Is there any specific reason why we understand Sound Waves, in the form of Pressure Waves, but Not in the form of Displacement Waves?

Or, I am totally misunderstanding?

Answer 1

The difference is the nature of the boundary condition.

A "perfectly rigid" barrier in acoustics is one that allows no displacement. Therefore it is naturally a point where displacement must go to zero. Which means it is a point where pressure in an acoustic wave will have a maximum, meaning the reflected pressure wave must have the same phase as the incoming wave.

In electromagnetics, you were probably considering a perfect conducting boundary as the equivalent of a rigid one in acoustics. A perfect conducting boundary in EM is one that forces the (transverse) electric field to go to zero. So naturally this produces a null in the electric field, meaning the reflected wave must have its E field phase shifted 180 degrees from the incoming wave. But it will also produce a maximum (anti-node) in the magnetic field.

If you consider transitions between different dielectric materials in EM, you can produce either a shifted or unshifted reflection in the E field wave. Or if you consider transitions between solids with different Young's modulus in acoustics, you can produce either a shifted or unshifted reflection in the pressure wave.

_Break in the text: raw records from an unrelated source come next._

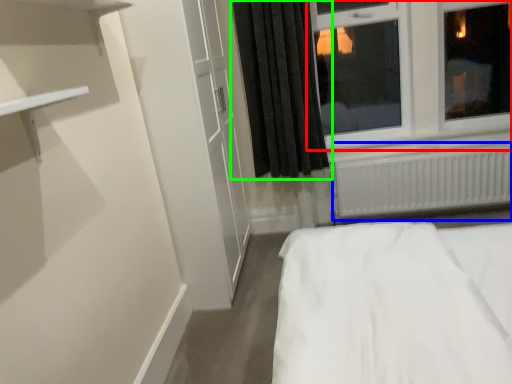 Question: Which object is the farthest from window (highlighted by a red box)? Choose among these: radiator (highlighted by a blue box) or curtain (highlighted by a green box).

Choices:
 (A) radiator
 (B) curtain

Answer: (B) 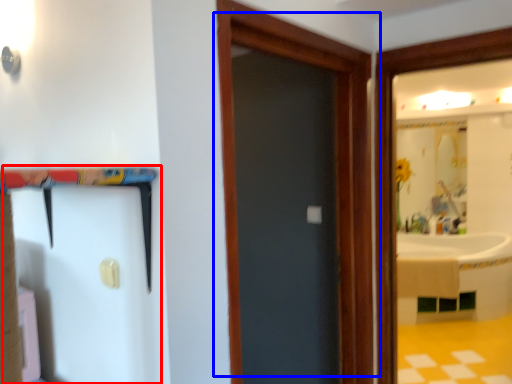 Question: Among these objects, which one is nearest to the camera, barn door (highlighted by a red box) or door (highlighted by a blue box)?

Choices:
 (A) barn door
 (B) door

Answer: (A) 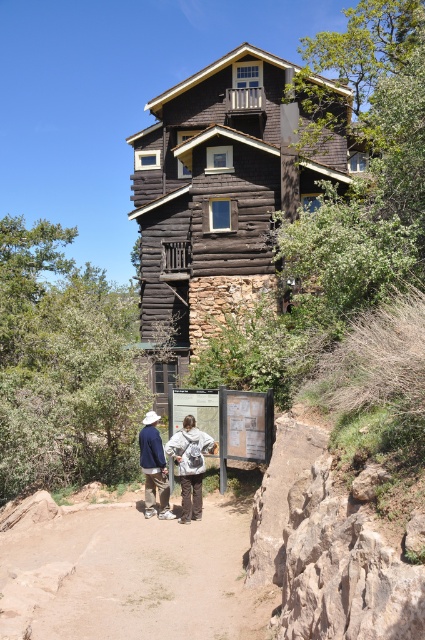 You are a visitor at the cabin and want to take a photo of the dark brown wood log cabin at center and the khaki cotton pants at center together. Which object should you focus on first to ensure both are in frame?

You should focus on the dark brown wood log cabin at center first because it is taller than the khaki cotton pants at center, so adjusting the camera angle to include its full height will naturally include the smaller khaki cotton pants at center in the frame.

You are a photographer planning to take a wide shot of the dark brown wood log cabin at center and the khaki cotton pants at center. Given that your camera can capture a maximum width of 10 meters, can you fit both subjects into the frame without zooming?

The dark brown wood log cabin at center is wider than the khaki cotton pants at center. However, since the camera can capture up to 10 meters, and the cabin alone may already exceed this width, it might not be possible to fit both subjects into the frame without zooming.

You are standing at the point with coordinates (217, 198) in the image of the rustic wooden cabin. What structure are you directly facing?

The point at coordinates (217, 198) directly faces the dark brown wood log cabin at center. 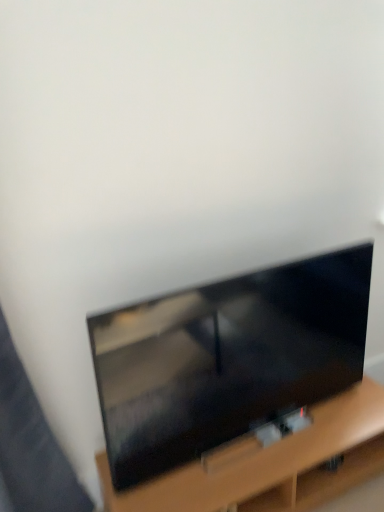 Question: Can you confirm if matte black tv at center is smaller than wooden tv stand at lower center?

Choices:
 (A) yes
 (B) no

Answer: (A)

Question: Is matte black tv at center oriented away from wooden tv stand at lower center?

Choices:
 (A) no
 (B) yes

Answer: (A)

Question: Is the surface of matte black tv at center in direct contact with wooden tv stand at lower center?

Choices:
 (A) no
 (B) yes

Answer: (A)

Question: Does matte black tv at center appear on the right side of wooden tv stand at lower center?

Choices:
 (A) yes
 (B) no

Answer: (B)

Question: Considering the relative positions of matte black tv at center and wooden tv stand at lower center in the image provided, is matte black tv at center in front of wooden tv stand at lower center?

Choices:
 (A) yes
 (B) no

Answer: (A)

Question: Considering the relative sizes of matte black tv at center and wooden tv stand at lower center in the image provided, is matte black tv at center taller than wooden tv stand at lower center?

Choices:
 (A) yes
 (B) no

Answer: (A)

Question: Are wooden tv stand at lower center and matte black tv at center beside each other?

Choices:
 (A) no
 (B) yes

Answer: (A)

Question: From the image's perspective, does wooden tv stand at lower center appear higher than matte black tv at center?

Choices:
 (A) no
 (B) yes

Answer: (A)

Question: Considering the relative sizes of wooden tv stand at lower center and matte black tv at center in the image provided, is wooden tv stand at lower center shorter than matte black tv at center?

Choices:
 (A) yes
 (B) no

Answer: (A)

Question: Can you confirm if wooden tv stand at lower center is thinner than matte black tv at center?

Choices:
 (A) yes
 (B) no

Answer: (B)

Question: Is wooden tv stand at lower center aimed at matte black tv at center?

Choices:
 (A) no
 (B) yes

Answer: (A)

Question: Is wooden tv stand at lower center taller than matte black tv at center?

Choices:
 (A) no
 (B) yes

Answer: (A)

Question: Relative to matte black tv at center, is wooden tv stand at lower center in front or behind?

Choices:
 (A) behind
 (B) front

Answer: (A) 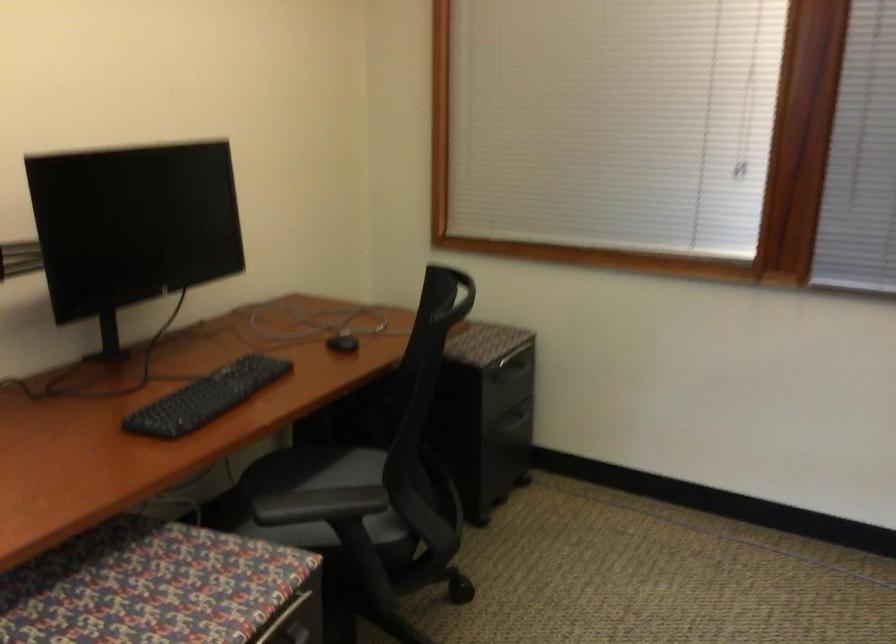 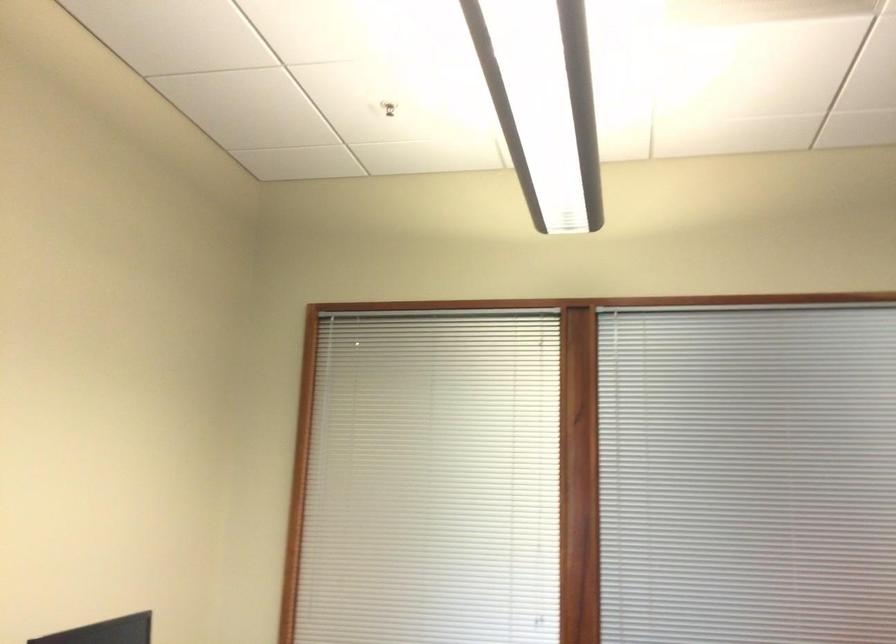 From the picture: The images are taken continuously from a first-person perspective. In which direction is your viewpoint rotating?

The camera's rotation is toward right-up. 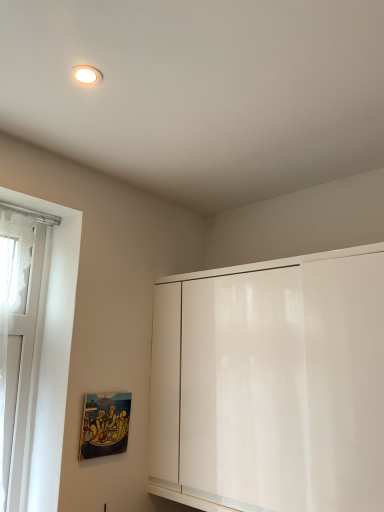 This screenshot has width=384, height=512. What do you see at coordinates (105, 425) in the screenshot?
I see `matte wooden picture frame at lower left` at bounding box center [105, 425].

Locate an element on the screen. white glossy cabinet at center is located at coordinates (271, 384).

Who is shorter, white glossy cabinet at center or white glass window at left?

With less height is white glossy cabinet at center.

This screenshot has width=384, height=512. Identify the location of cabinetry below the white glass window at left (from the image's perspective). (271, 384).

Considering the relative sizes of white glossy cabinet at center and white glass window at left in the image provided, is white glossy cabinet at center thinner than white glass window at left?

Incorrect, the width of white glossy cabinet at center is not less than that of white glass window at left.

From a real-world perspective, which is physically below, white glossy cabinet at center or white glass window at left?

white glossy cabinet at center, from a real-world perspective.

Is matte wooden picture frame at lower left to the right of white glossy cabinet at center from the viewer's perspective?

No.

Are matte wooden picture frame at lower left and white glossy cabinet at center located far from each other?

That's not correct — matte wooden picture frame at lower left is a little close to white glossy cabinet at center.

From the image's perspective, is matte wooden picture frame at lower left located above or below white glossy cabinet at center?

From the image's perspective, matte wooden picture frame at lower left appears below white glossy cabinet at center.

Which object is wider, matte wooden picture frame at lower left or white glossy cabinet at center?

With larger width is white glossy cabinet at center.

Can you confirm if white glossy cabinet at center is positioned to the right of matte wooden picture frame at lower left?

Indeed, white glossy cabinet at center is positioned on the right side of matte wooden picture frame at lower left.

Do you think white glossy cabinet at center is within matte wooden picture frame at lower left, or outside of it?

white glossy cabinet at center is spatially situated outside matte wooden picture frame at lower left.

Where is `picture frame located underneath the white glossy cabinet at center (from a real-world perspective)`? picture frame located underneath the white glossy cabinet at center (from a real-world perspective) is located at coordinates (105, 425).

Consider the image. Could you tell me if white glossy cabinet at center is facing matte wooden picture frame at lower left?

Yes.

From a real-world perspective, relative to matte wooden picture frame at lower left, is white glass window at left vertically above or below?

white glass window at left is above matte wooden picture frame at lower left.

Can you confirm if white glass window at left is bigger than matte wooden picture frame at lower left?

Yes.

Is white glass window at left inside the boundaries of matte wooden picture frame at lower left, or outside?

white glass window at left is not enclosed by matte wooden picture frame at lower left.

Measure the distance between white glass window at left and matte wooden picture frame at lower left.

white glass window at left is 22.51 centimeters away from matte wooden picture frame at lower left.

Is white glass window at left far from white glossy cabinet at center?

Actually, white glass window at left and white glossy cabinet at center are a little close together.

Does point (34, 344) come behind point (151, 465)?

No.

Is white glossy cabinet at center at the back of white glass window at left?

No, white glass window at left's orientation is not away from white glossy cabinet at center.

Who is taller, matte wooden picture frame at lower left or white glass window at left?

white glass window at left is taller.

Is the surface of matte wooden picture frame at lower left in direct contact with white glass window at left?

No, matte wooden picture frame at lower left is not in contact with white glass window at left.

How many degrees apart are the facing directions of matte wooden picture frame at lower left and white glass window at left?

The angle between the facing direction of matte wooden picture frame at lower left and the facing direction of white glass window at left is 2.04 degrees.

I want to click on picture frame on the right side of white glass window at left, so click(x=105, y=425).

This screenshot has height=512, width=384. Identify the location of window above the white glossy cabinet at center (from a real-world perspective). (44, 362).

Identify the location of cabinetry on the right of the matte wooden picture frame at lower left. The height and width of the screenshot is (512, 384). (271, 384).

Consider the image. Which object lies further to the anchor point white glass window at left, matte wooden picture frame at lower left or white glossy cabinet at center?

Among the two, white glossy cabinet at center is located further to white glass window at left.

Estimate the real-world distances between objects in this image. Which object is closer to white glossy cabinet at center, white glass window at left or matte wooden picture frame at lower left?

matte wooden picture frame at lower left lies closer to white glossy cabinet at center than the other object.

From the image, which object appears to be farther from white glossy cabinet at center, matte wooden picture frame at lower left or white glass window at left?

white glass window at left.

Looking at the image, which one is located closer to matte wooden picture frame at lower left, white glossy cabinet at center or white glass window at left?

Among the two, white glass window at left is located nearer to matte wooden picture frame at lower left.

When comparing their distances from white glass window at left, does white glossy cabinet at center or matte wooden picture frame at lower left seem closer?

matte wooden picture frame at lower left is positioned closer to the anchor white glass window at left.

Considering their positions, is white glass window at left positioned closer to matte wooden picture frame at lower left than white glossy cabinet at center?

white glass window at left is positioned closer to the anchor matte wooden picture frame at lower left.

This screenshot has height=512, width=384. Find the location of `picture frame between white glass window at left and white glossy cabinet at center from left to right`. picture frame between white glass window at left and white glossy cabinet at center from left to right is located at coordinates (105, 425). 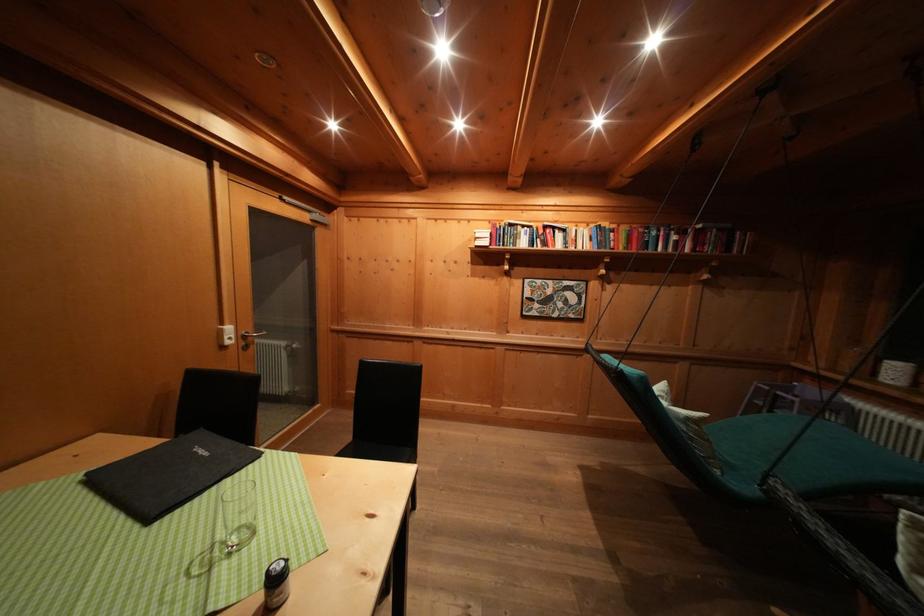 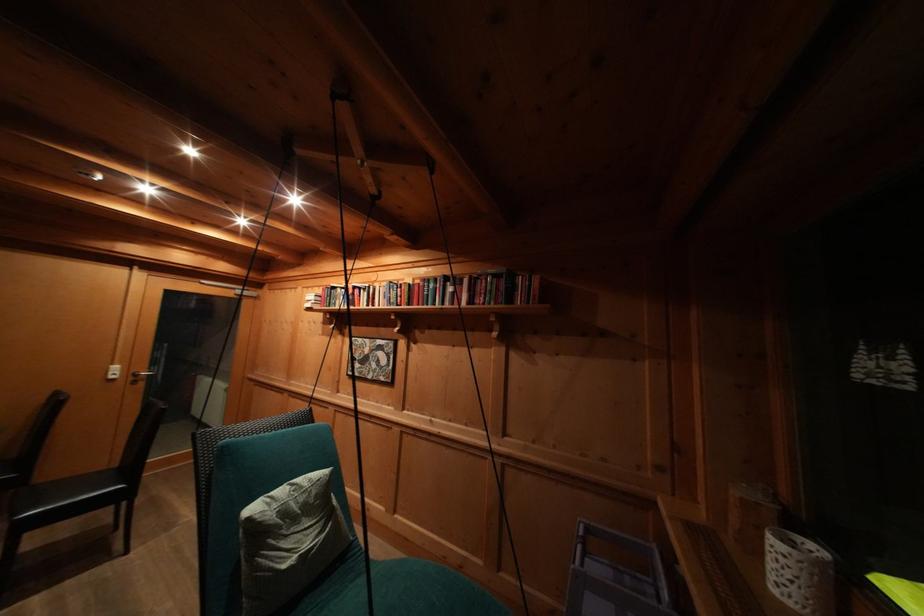 Find the pixel in the second image that matches point 661,238 in the first image.

(438, 291) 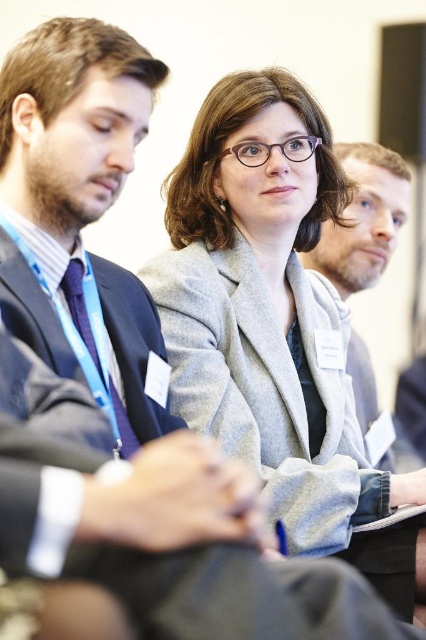 You are a photographer adjusting your camera to focus on the gray woolen blazer at center. The camera has a focus point at position point (276, 324). Is the focus point correctly positioned to capture the gray woolen blazer at center?

Yes, the focus point at point (276, 324) is correctly positioned because the Objects Description states that the point marks the gray woolen blazer at center.

You are organizing a closet and have two garments labeled as gray woolen blazer at center and gray woolen jacket at center. If you want to store them vertically in a closet with a width of 1.2 meters, which one would require more space horizontally?

The gray woolen blazer at center requires more horizontal space because its width is larger than the gray woolen jacket at center. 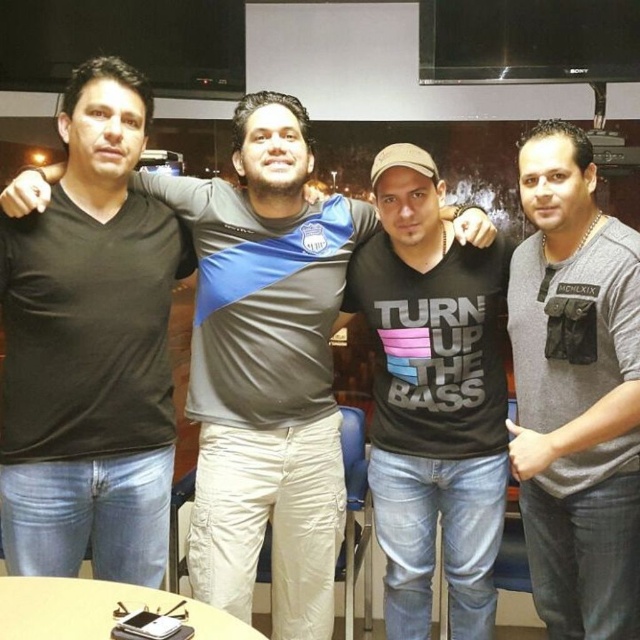 Which of these two, black matte shirt at center or black matte t-shirt at left, stands shorter?

black matte t-shirt at left

Can you confirm if black matte shirt at center is thinner than black matte t-shirt at left?

Incorrect, black matte shirt at center's width is not less than black matte t-shirt at left's.

This screenshot has width=640, height=640. Find the location of `black matte shirt at center`. black matte shirt at center is located at coordinates (266, 365).

In the scene shown: Is the position of black matte t-shirt at left more distant than that of gray matte shirt at right?

Yes.

Measure the distance from black matte t-shirt at left to gray matte shirt at right.

black matte t-shirt at left and gray matte shirt at right are 1.20 meters apart from each other.

Measure the distance between black matte t-shirt at left and camera.

black matte t-shirt at left and camera are 5.82 feet apart.

The width and height of the screenshot is (640, 640). Identify the location of black matte t-shirt at left. (90, 349).

Is point (83, 100) farther from viewer compared to point (454, 275)?

That is False.

Locate an element on the screen. This screenshot has height=640, width=640. black matte t-shirt at left is located at coordinates (90, 349). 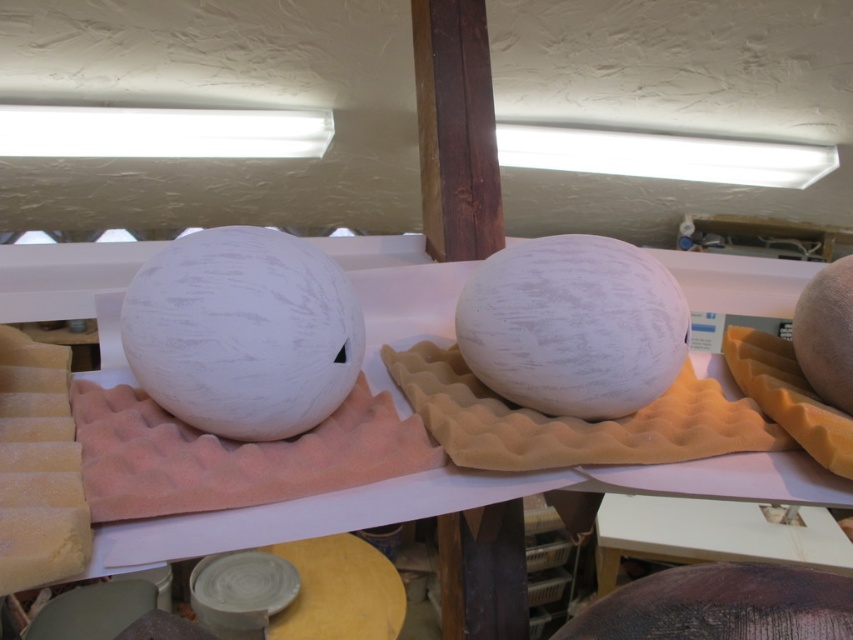 You are standing in a pottery studio and see a point marked at coordinates point (262, 264). If you want to reach that point with a 32 inch long tool, will you be able to do so?

The distance between point (262, 264) and the camera is 33.53 inches. Since the tool is only 32 inches long, it is slightly shorter than the required distance. Therefore, you won not be able to reach the point with the tool. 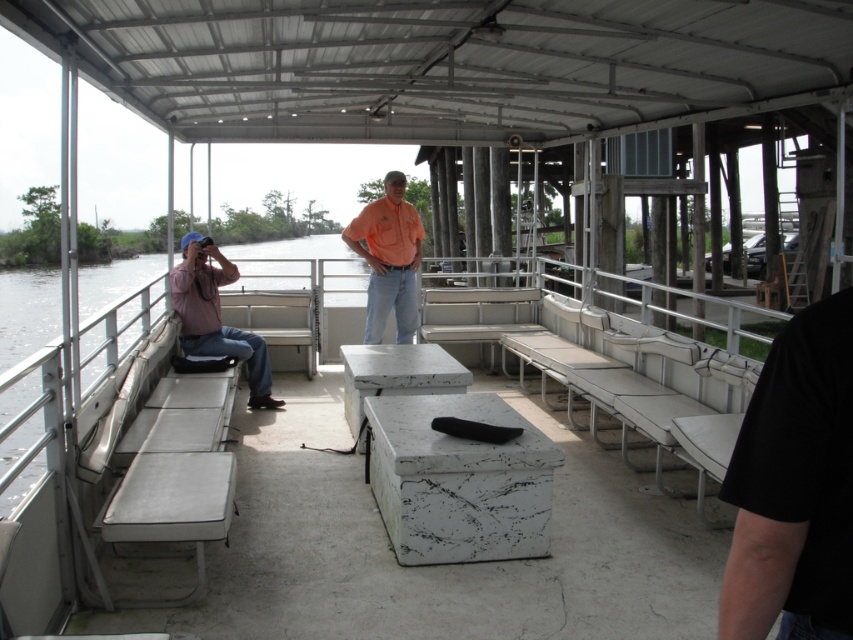 Question: Estimate the real-world distances between objects in this image. Which object is closer to the white fabric bench at center?

Choices:
 (A) orange cotton shirt at center
 (B) matte pink shirt at left
 (C) white marble picnic table at center

Answer: (B)

Question: Which of these objects is positioned closest to the matte pink shirt at left?

Choices:
 (A) orange cotton shirt at center
 (B) white fabric bench at center

Answer: (B)

Question: Does white marble picnic table at center have a smaller size compared to white fabric bench at center?

Choices:
 (A) yes
 (B) no

Answer: (B)

Question: Is orange cotton shirt at center behind white marble picnic table at center?

Choices:
 (A) yes
 (B) no

Answer: (A)

Question: Based on their relative distances, which object is farther from the white marble picnic table at center?

Choices:
 (A) matte pink shirt at left
 (B) orange cotton shirt at center
 (C) white fabric bench at center

Answer: (C)

Question: Is orange cotton shirt at center positioned at the back of white marble picnic table at center?

Choices:
 (A) no
 (B) yes

Answer: (B) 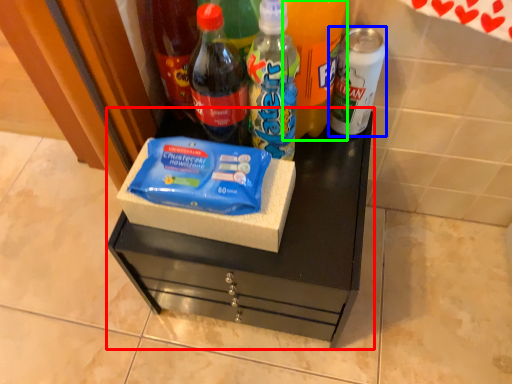 Question: Which is nearer to the vanity (highlighted by a red box)? bottle (highlighted by a blue box) or bottle (highlighted by a green box).

Choices:
 (A) bottle
 (B) bottle

Answer: (B) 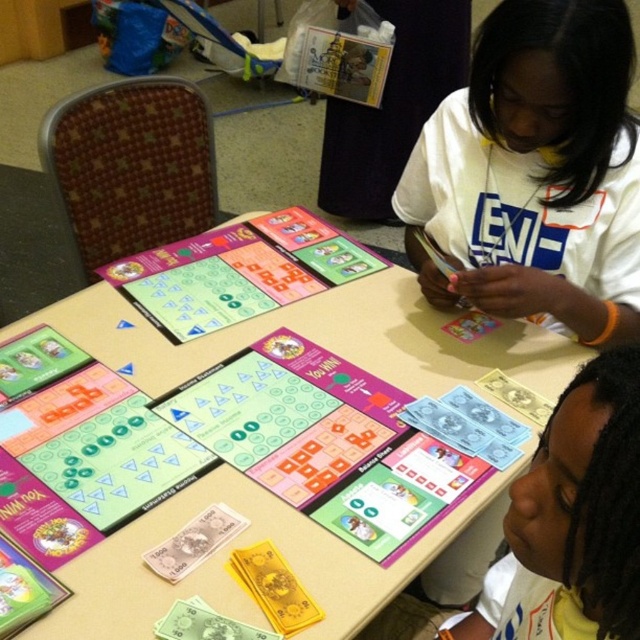 Question: Which point is closer to the camera?

Choices:
 (A) cardboard game board at center
 (B) white matte shirt at upper right

Answer: (A)

Question: Is cardboard game board at center above white matte shirt at upper right?

Choices:
 (A) yes
 (B) no

Answer: (B)

Question: Among these objects, which one is farthest from the camera?

Choices:
 (A) cardboard game board at center
 (B) white matte shirt at upper right

Answer: (B)

Question: Which of the following is the farthest from the observer?

Choices:
 (A) (49, 400)
 (B) (596, 120)

Answer: (A)

Question: Is cardboard game board at center bigger than white matte shirt at upper right?

Choices:
 (A) yes
 (B) no

Answer: (A)

Question: Is cardboard game board at center wider than white matte shirt at upper right?

Choices:
 (A) yes
 (B) no

Answer: (A)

So you can produce either situation in either system (acoustics or EM). But a perfectly conductive boundary in EM is equivalent to a perfectly elastic boundary in acoustics rather than a perfectly rigid one, if you're considering the E field and pressure components of the two waves.

Answer 2

We certainly can understand sound as a displacement wave, and sometimes it is convenient to. In solids, this is actually essential, because the displacement determines the strain of the material which is critical for describing sound in the solid.

What determines the phase shift is the impedance of the two materials on either side of the boundary, as said here: http://hyperphysics.phy-astr.gsu.edu/hbase/Sound/reflec.html "That is, reflections off a lower impedance medium will be reversed in phase." When a sound wave inside a solid reflects off the air solid interface, it DOES experience a phase shift. This page: https://www.acs.psu.edu/drussell/demos/reflect/reflect.html also has a wonderful description of what is going on here. Try to think about the questions posited with the animations for varying impedance.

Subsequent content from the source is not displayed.